Cliff Popper, a broker notorious for high living and high commissions from sales of mortgage-backed securities, committed suicide on Tuesday.
Cliff Popper, a broker notorious for high living and high commissions from sales of mortgage-backed securities, committed suicide Tuesday, according to a preliminary report from the Highland Beach (Fla.) Police Department.
His body was found at his condominium Tuesday.
Just last month, Mr. Popper defended himself at his federal civil fraud trial in West Palm Beach.
Mr.

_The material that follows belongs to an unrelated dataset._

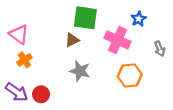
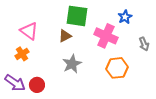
pink triangle: (19, 34) -> (29, 31), moved
gray star: (80, 71) -> (72, 64), turned 30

Popper, who had offices in Coral Springs and Boca Raton, Fla., was the broker at the center of the downfall of Brookstreet Securities Corp., which collapsed in 2007 after its clearing firm, National Financial Services LLC, made a margin call on accounts with collateralized mortgage obligations. His team at Brookstreet was instrumental in selling those CMOs, according to Securities and Exchange Commission complaints.
With 500 representatives at the time, Brookstreet was the first notable collapse in a string of failures of an independent broker-dealer from the sale of a specific high-risk product.

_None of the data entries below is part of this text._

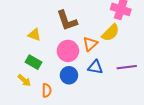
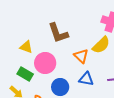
orange triangle: (90, 44) -> (81, 56), turned -35
pink circle: (68, 51) -> (45, 63), moved

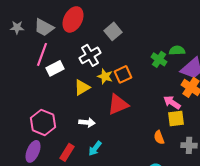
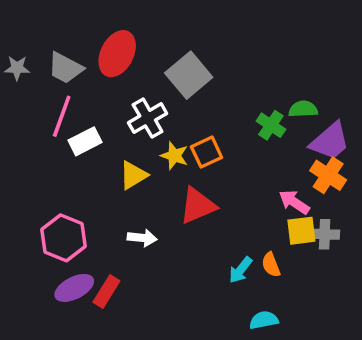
gray square: (113, 31) -> (189, 75), size x1.4
gray cross: (189, 145) -> (325, 234), moved
cyan arrow: (95, 148) -> (241, 270), moved
purple ellipse: (33, 151) -> (74, 288), moved, turned 40

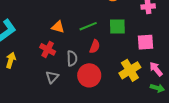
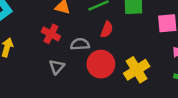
gray semicircle: (72, 58) -> (80, 44), turned -91
yellow cross: (130, 70) -> (137, 70), moved

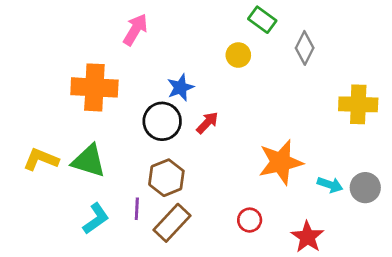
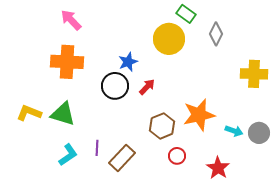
pink arrow: (135, 30) -> (71, 20), moved, turned -75
yellow circle: (238, 55) -> (169, 39), size x1.8
brown hexagon: (166, 178) -> (162, 126), moved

In May 2009, the SEC charged Mr. Popper and nine other brokers with misleading people into putting their life savings into investments that collapsed along with the real estate market. In all, 750 people bought the CMOs, according to the SEC, and clients who had margin accounts lost over $36 million.
Mr. Popper and his team made more than $18 million in salary and commissions on the mortgage-backed securities in just three years, according to the SEC.

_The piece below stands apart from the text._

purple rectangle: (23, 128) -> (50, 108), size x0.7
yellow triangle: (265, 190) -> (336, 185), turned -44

He was well-known in the brokerage industry for his “rock star” tastes and lifestyle.
Mr. Popper drove a BMW Z8, entertained clients in a sky box at Sun Life Stadium and owned a $2.4 million condominium on South Beach, according to the Miami Herald.
In a story about stretch limousines from The New York Times in January 2005, he said that he had rented a stretch Bentley limousine to take clients to the Hawaiian Tropic model party the weekend of Super Bowl XXXIX. The limo cost $2,000.
“It makes a statement. It turns heads and it's equated with being successful,” Mr. Popper told the Times.
“It's the premier event in this country in terms of visibility, so you want to be in sync with that,” Mr. Popper told the publication.
According to the Herald, he represented himself in the SEC matter, arguing in court that he never should have been charged.
Mr. Popper began his career in the securities industry in 1983 with Merrill Lynch Pierce Fenner & Smith Inc., according to his profile on BrokerCheck. He worked for 20 firms, with the last being Workman Securities Corp. in 2008. He had not worked in the securities industry since.
Mr. Popper said that he “never made any intentional misrepresentations to anyone,” and his business was hit by the same market force that wiped out big firms such as The Bear Stearns Cos. Inc. and Lehman Brothers Holdings Inc.
Jeffrey Kaplan, a former lawyer for Mr. Popper, didn't return a call Friday afternoon seeking comment.
But Mr. Kaplan told the Herald that Mr. Popper was recently “under a massive amount of personal stress.”